Three questions concerning holomorphic functions defined by contour integrals

Question

Consider the following situation: a simple, closed, piecewise smooth curve $\gamma$ in the complex plane and $\Omega$ the bounded connected component of the complement of $\gamma$ in $\mathbb{C}$; a continuous function $\psi:\gamma \rightarrow \mathbb{C}$; a function $f:\Omega \rightarrow \mathbb{C}$ defined by $f(z) = \frac{1}{2\pi i}\int_{\gamma} \frac{\psi(w)}{w-z} dw$ for all $z\in\Omega$.

It's a simple result (than can be found in Rudin's Complex and Real Analysis in a slightly more general version) that $f$ is holomorphic in $\Omega$. I have been thinking in the following related questions:

1 . Is it the case that for every region $\Omega$, obtained as before, and for every holomorphic function $g$ defined there one can find a function $\psi$ defined on $\gamma$ such that the function $f$ constructed as before is $g$? The answer is yes for the case in which the function $g$ admits a holomorphic extension $h$ to an open set $U$ that contains $\overline{\Omega}$, taking $\psi=h$. I made no progress beyond that trivial case.

2 . Is it true that if $\Omega$ is as before and $g:\overline{\Omega}\rightarrow \mathbb{C}$ is holomorphic in $\Omega$ and continuous in $\overline{\Omega}$ then, when performing the previous construction with $\psi=g$, it turns out that $f=g$ in $̣\Omega$? The same trivial case of 1 applies here too.

3 . What conditions can\must be imposed to $\psi$ (or maybe $\gamma$) to obtain in the previous process a function $f$ admitting a continuous extension to $\overline{\Omega}$? No progress.

Thanks.

Answer 1

1 . Is it the case that for every region $\Omega$, obtained as before, and for every holomorphic function $g$ defined there one can find a function $\psi$ defined on $\gamma$ such that the function $f$ constructed as before is $g$?

No. For

$$f(z) = \frac{1}{2\pi i}\int_\gamma \frac{\psi(w)}{w-z}\,dw,$$

we have the growth condition

$$\lvert f(z)\rvert \leqslant \frac{K(\psi,\gamma)}{\operatorname{dist}(z,\gamma)},$$

and a function that grows faster - like $g(z) = (z-w_0)^{-2}$ for a $w_0$ on the trace of $\gamma$ - cannot be an integral of the specified form.

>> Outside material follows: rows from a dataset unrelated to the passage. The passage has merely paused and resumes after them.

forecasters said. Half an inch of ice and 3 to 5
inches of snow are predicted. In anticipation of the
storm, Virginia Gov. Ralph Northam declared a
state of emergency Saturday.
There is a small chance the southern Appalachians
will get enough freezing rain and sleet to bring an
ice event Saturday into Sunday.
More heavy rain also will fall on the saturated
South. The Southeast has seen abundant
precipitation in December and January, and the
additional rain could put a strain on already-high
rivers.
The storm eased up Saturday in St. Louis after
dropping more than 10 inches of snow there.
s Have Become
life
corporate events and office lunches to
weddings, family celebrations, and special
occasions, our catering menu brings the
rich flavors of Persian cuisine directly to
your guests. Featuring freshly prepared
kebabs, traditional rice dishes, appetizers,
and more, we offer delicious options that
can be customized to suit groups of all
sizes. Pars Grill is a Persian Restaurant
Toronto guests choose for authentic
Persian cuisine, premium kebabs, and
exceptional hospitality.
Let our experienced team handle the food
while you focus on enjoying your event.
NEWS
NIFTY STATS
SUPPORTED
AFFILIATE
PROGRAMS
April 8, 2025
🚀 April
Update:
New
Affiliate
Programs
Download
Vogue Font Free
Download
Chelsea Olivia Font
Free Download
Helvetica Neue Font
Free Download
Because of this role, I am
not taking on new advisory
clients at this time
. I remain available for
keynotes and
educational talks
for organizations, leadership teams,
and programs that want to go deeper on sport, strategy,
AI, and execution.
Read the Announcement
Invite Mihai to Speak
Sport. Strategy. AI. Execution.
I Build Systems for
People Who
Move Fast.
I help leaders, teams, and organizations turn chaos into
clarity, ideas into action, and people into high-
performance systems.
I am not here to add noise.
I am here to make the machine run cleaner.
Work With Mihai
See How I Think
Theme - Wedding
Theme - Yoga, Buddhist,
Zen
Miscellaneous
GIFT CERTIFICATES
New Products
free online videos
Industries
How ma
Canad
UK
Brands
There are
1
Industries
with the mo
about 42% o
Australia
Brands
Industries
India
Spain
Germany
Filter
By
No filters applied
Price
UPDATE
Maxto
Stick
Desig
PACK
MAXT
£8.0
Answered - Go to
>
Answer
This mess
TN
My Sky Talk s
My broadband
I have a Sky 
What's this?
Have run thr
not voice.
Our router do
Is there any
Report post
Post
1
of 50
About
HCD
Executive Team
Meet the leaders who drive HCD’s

2 . Is it true that if $\Omega$ is as before and $g\colon \overline{\Omega}\to\mathbb{C}$ is holomorphic in $\Omega$ and continuous in $\overline{\Omega}$ then, when performing the previous construction with $\psi = g$, it turns out that $f = g$ in ̣$\Omega$?

Yes, since the boundary is sufficiently smooth, the continuity on the closure of $\Omega$ is sufficient for $g$ to be the Cauchy integral of its boundary values. You can approximate the boundary curve $\gamma$ by curves in $\Omega$ with the same parameter interval, such that the integrand $\dfrac{g(\gamma_n(t))}{\gamma_n(t)-z}\gamma_n'(t)$ converges dominatedly to $\dfrac{g(\gamma(t))}{\gamma(t)-z}\gamma'(t)$, and that means the Cauchy formula holds.

For the special case of a disk, much is known about which functions are the Cauchy integral of $L^p$-functions on the boundary circle (Rudin treats some results on $H^p$ spaces in his book), and they have a simple characterisation. For domains with a piecewise smooth boundary, less is known, but experts in the field probably still know much, I don't unfortunately.

3 . What conditions can/must be imposed to $\psi$ (or maybe $\gamma$) to obtain in the previous process a function $f$ admitting a continuous extension to $\overline{\Omega}$?

A necessary condition is that

$$\int_\gamma \psi(w)\cdot w^n\,dw = 0$$

for all $n \geqslant 0$, since if $f$ admits a continuous extension to $\overline{\Omega}$, so does $g_n(z) = f(z)\cdot z^n$, and the integral over its boundary values must vanish by Cauchy's integral theorem and the approximation argument. For nice enough $\gamma$ at least (circles), that condition is also sufficient, if memory serves, but it may not be sufficient for badly behaved curves.